# [WHAT YOU HAVE TO DO]
The lines to copy are those in the records below that hold the word "rect".

☆ ☆ ☆

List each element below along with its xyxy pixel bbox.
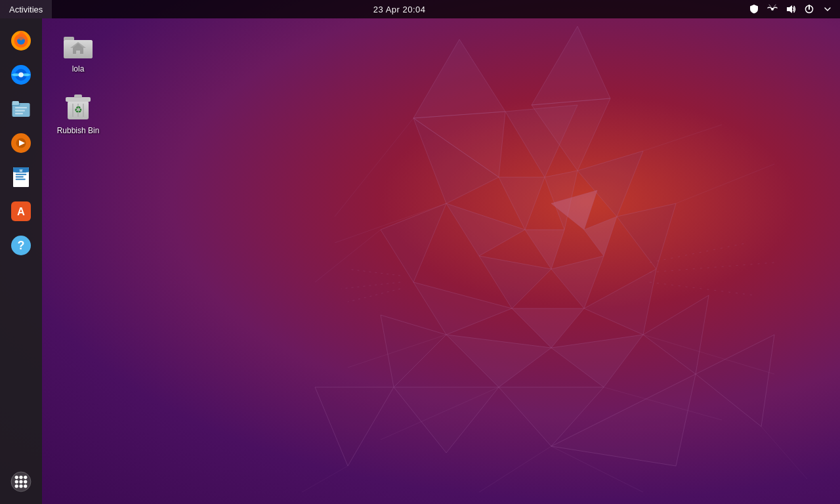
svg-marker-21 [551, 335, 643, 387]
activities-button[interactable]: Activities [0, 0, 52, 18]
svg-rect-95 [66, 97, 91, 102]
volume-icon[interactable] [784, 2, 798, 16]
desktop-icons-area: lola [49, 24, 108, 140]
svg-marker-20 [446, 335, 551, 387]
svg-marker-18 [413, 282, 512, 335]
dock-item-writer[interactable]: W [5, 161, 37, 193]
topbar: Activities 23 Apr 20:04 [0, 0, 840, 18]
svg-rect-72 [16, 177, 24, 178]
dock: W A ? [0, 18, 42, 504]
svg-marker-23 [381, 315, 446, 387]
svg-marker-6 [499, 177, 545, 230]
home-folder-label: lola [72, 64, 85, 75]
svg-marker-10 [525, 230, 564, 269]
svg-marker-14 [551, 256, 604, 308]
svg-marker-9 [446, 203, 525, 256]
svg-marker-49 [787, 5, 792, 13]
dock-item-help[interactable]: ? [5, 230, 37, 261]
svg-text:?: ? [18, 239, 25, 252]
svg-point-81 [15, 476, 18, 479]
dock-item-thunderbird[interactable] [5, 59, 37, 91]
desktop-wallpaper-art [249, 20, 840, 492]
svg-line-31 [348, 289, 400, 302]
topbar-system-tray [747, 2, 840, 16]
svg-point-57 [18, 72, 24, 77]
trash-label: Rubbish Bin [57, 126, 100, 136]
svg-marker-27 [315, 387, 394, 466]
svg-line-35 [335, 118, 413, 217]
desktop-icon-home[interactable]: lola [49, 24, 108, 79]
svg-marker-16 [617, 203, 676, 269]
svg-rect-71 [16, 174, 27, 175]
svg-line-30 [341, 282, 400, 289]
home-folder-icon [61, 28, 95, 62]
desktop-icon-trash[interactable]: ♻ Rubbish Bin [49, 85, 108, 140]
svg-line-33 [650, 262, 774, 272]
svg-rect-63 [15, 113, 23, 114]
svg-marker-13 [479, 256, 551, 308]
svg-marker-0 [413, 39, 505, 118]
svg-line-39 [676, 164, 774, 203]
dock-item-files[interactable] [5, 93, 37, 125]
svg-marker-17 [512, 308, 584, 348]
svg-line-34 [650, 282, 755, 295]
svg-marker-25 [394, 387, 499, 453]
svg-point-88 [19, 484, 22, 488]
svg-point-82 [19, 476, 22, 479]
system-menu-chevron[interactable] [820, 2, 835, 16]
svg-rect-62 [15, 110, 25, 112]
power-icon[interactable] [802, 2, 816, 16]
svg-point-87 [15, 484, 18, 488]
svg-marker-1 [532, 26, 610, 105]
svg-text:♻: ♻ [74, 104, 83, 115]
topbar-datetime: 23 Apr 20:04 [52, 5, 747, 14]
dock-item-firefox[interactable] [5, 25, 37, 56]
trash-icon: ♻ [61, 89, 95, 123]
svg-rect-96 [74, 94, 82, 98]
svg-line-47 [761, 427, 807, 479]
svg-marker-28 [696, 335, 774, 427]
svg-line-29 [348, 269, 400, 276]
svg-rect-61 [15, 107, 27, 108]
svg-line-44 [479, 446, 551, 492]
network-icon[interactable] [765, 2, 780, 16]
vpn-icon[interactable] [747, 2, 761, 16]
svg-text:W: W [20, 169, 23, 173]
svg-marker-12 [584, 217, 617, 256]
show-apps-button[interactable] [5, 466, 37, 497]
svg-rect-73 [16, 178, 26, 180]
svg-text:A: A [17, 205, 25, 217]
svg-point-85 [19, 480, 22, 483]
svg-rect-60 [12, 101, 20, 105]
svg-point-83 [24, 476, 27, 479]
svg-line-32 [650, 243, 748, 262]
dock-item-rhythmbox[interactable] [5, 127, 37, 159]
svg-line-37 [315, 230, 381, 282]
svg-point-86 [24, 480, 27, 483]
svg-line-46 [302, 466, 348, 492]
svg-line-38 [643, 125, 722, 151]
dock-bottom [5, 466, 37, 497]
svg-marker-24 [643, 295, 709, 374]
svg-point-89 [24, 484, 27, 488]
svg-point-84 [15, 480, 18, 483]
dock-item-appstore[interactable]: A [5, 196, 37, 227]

☆ ☆ ☆

# [ANSWER FOR THE TASK]
svg-rect-95 [66, 97, 91, 102]
svg-rect-72 [16, 177, 24, 178]
svg-rect-71 [16, 174, 27, 175]
svg-rect-63 [15, 113, 23, 114]
svg-rect-62 [15, 110, 25, 112]
svg-rect-96 [74, 94, 82, 98]
svg-rect-61 [15, 107, 27, 108]
svg-rect-73 [16, 178, 26, 180]
svg-rect-60 [12, 101, 20, 105]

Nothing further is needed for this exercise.